Die Jugendlichen von damals sind heute Ende 80, Anfang 90. Es rückt der Moment in den Blick, von dem an keine Zeitzeugen mehr das Geschichtsbild prägen können, ob nun Opfer, Täter oder Mitläufer. Was bleibt, sind ihre Zeugnisse, die wir bewahren müssen, und die Bilder. Trümmerlandschaften. Ausgemergelte Gestalten, die an den Zäunen der Lager ihre Befreier erwarten. Gaskammern. Leichenberge. Rauch, der aus Krematorien aufsteigt.
Je länger das Grauen in der Vergangenheit liegt, desto schwächer wird seine Deutungsmacht für die Gegenwart. AfD-Fraktionschef Alexander Gauland nannte die NS-Zeit „nur einen Vogelschiss in über 1000 Jahren erfolgreicher deutscher Geschichte“. Zwar relativierte er seinen monströsen Satz später, aber darin angelegt ist die grundsätzliche Umdeutung der Jahre 1933 bis 1945, der unbekümmerte Jugendliche von heute folgen. Und Gauland legt nach und nennt den 8. Mai „ambivalent“, weil er auch „ein Tag der absoluten Niederlage“sei – Befreiung gesteht Gauland nur den KZ-Insassen zu. Damit fällt er hinter Weizsäcker zurück.
Die NS-Zeit bleibt ein singuläres weltgeschichtliches Ereignis: nicht durch den zweiten globalen Krieg, so fürchterlich er war, nicht durch Vertreibung und Not, denn das hat es vorher und auch nachher gegeben – sondern durch den Holocaust, den industriellen Massenmord an den Juden. Und die Zahl der Toten bleibt unfassbar: Mindestens 50, nach anderen Schätzungen 60 bis 70 Millionen Menschen verloren in dem von Deutschland entfesselten Krieg und in den Vernichtungslagern ihr Leben.

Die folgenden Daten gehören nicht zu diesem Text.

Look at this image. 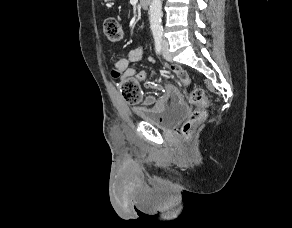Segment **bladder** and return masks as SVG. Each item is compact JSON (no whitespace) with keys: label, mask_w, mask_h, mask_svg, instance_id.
I'll return each instance as SVG.
<instances>
[{"label":"bladder","mask_w":292,"mask_h":228,"mask_svg":"<svg viewBox=\"0 0 292 228\" xmlns=\"http://www.w3.org/2000/svg\"><path fill=\"white\" fill-rule=\"evenodd\" d=\"M189 112V106L185 102L174 105L163 114H149L142 116V120L148 124L162 129L172 128L182 120Z\"/></svg>","instance_id":"31cf9c89"}]
</instances>
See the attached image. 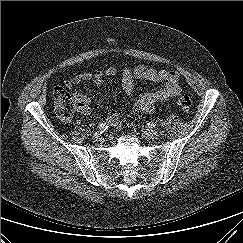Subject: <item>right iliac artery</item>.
Segmentation results:
<instances>
[{"label": "right iliac artery", "instance_id": "1", "mask_svg": "<svg viewBox=\"0 0 243 243\" xmlns=\"http://www.w3.org/2000/svg\"><path fill=\"white\" fill-rule=\"evenodd\" d=\"M109 126H110L109 122H104V123H101L99 125V129L102 130V131H105V130H107L109 128Z\"/></svg>", "mask_w": 243, "mask_h": 243}]
</instances>
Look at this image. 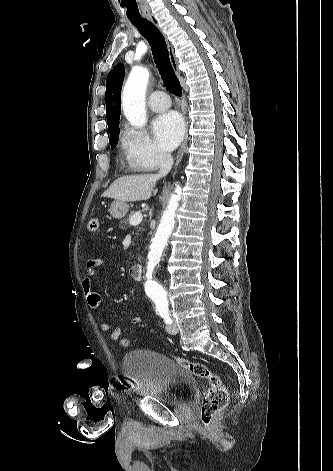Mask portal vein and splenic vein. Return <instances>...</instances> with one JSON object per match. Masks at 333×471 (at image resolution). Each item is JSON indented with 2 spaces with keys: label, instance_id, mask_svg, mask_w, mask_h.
I'll use <instances>...</instances> for the list:
<instances>
[{
  "label": "portal vein and splenic vein",
  "instance_id": "18ae733b",
  "mask_svg": "<svg viewBox=\"0 0 333 471\" xmlns=\"http://www.w3.org/2000/svg\"><path fill=\"white\" fill-rule=\"evenodd\" d=\"M142 219H143L142 214L140 212H137L131 216L129 223L131 225H138L141 223Z\"/></svg>",
  "mask_w": 333,
  "mask_h": 471
}]
</instances>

Deswegen liegt in der Einordnung der Corona-Krise als größter Herausforderung seit Kriegsende, wie es sowohl Bundeskanzlerin Angela Merkel als auch Vizekanzler Olaf Scholz formuliert haben, eine gewisse Gefahr. Einerseits trifft der Vergleich einigermaßen zu, jedenfalls aus bundesrepublikanischer Perspektive, also unter Vernachlässigung der Mauerjahre 1961 bis 1989. Andererseits liegt aber zwischen der Bilanz der Kriegsjahre und der Corona-Zeit ein so enormes Gefälle, dass der Vergleich abwegig ist.
Schon der Blick auf die Trümmerfotos – eines sehen Sie oben – zeigt den Unterschied. Natürlich, die aktuellen Einschränkungen, die gerade nach und nach zurückgenommen werden, haben Menschen in wirtschaftliche Not, soziale Härten und Konflikte getrieben. Viele haben verloren, manche gewonnen. Aber unsere Städte stehen noch, unsere Gesellschaftsordnung hat sich bewährt.

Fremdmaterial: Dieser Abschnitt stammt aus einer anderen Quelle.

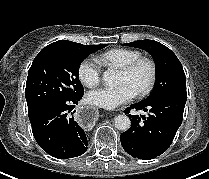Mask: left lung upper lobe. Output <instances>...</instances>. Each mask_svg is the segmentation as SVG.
Here are the masks:
<instances>
[{"mask_svg":"<svg viewBox=\"0 0 209 179\" xmlns=\"http://www.w3.org/2000/svg\"><path fill=\"white\" fill-rule=\"evenodd\" d=\"M124 45L149 52L156 62L155 87L150 96L143 101H153L169 94L186 92L183 67L169 48L153 40H138Z\"/></svg>","mask_w":209,"mask_h":179,"instance_id":"5c2ea615","label":"left lung upper lobe"}]
</instances>
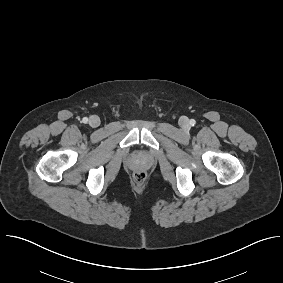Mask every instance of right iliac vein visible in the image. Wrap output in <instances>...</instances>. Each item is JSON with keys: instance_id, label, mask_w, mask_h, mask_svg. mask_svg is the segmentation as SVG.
Instances as JSON below:
<instances>
[{"instance_id": "63e3f726", "label": "right iliac vein", "mask_w": 283, "mask_h": 283, "mask_svg": "<svg viewBox=\"0 0 283 283\" xmlns=\"http://www.w3.org/2000/svg\"><path fill=\"white\" fill-rule=\"evenodd\" d=\"M89 125L92 127V128H96L100 125V119L98 116H91L89 118Z\"/></svg>"}]
</instances>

Der heutige 8. Mai steht auch für 75 Jahre Frieden, mithin für eine ungewöhnlich lange Zeit ohne Krieg, in der Deutschland wieder in den Kreis der bedeutendsten Wirtschaftsnationen aufstieg und sich ein mehr oder weniger geeintes Europa formierte. Der Wiederaufbau nach einem Krieg bietet ökonomische Chancen bis hin zu Wirtschaftswundern – seien wir trotzdem froh, dass uns das seit 75 Jahren erspart bleibt. Es ist ein großer Fortschritt, wenn nicht mehr Kriege die historischen Zäsuren darstellen, sondern Finanzkrisen oder Pandemien. Nicht zuletzt die Erinnerung an die Jahre der Barbarei gibt uns die Verantwortung auf, aus den weniger fürchterlichen Ereignissen das Beste zu machen. Die Pandemie zeigt, wo es hakt – jetzt geht es darum, daraus Lehren zu ziehen, im Kleinen wie im Großen, und die Verhältnisse besser und gerechter zu gestalten.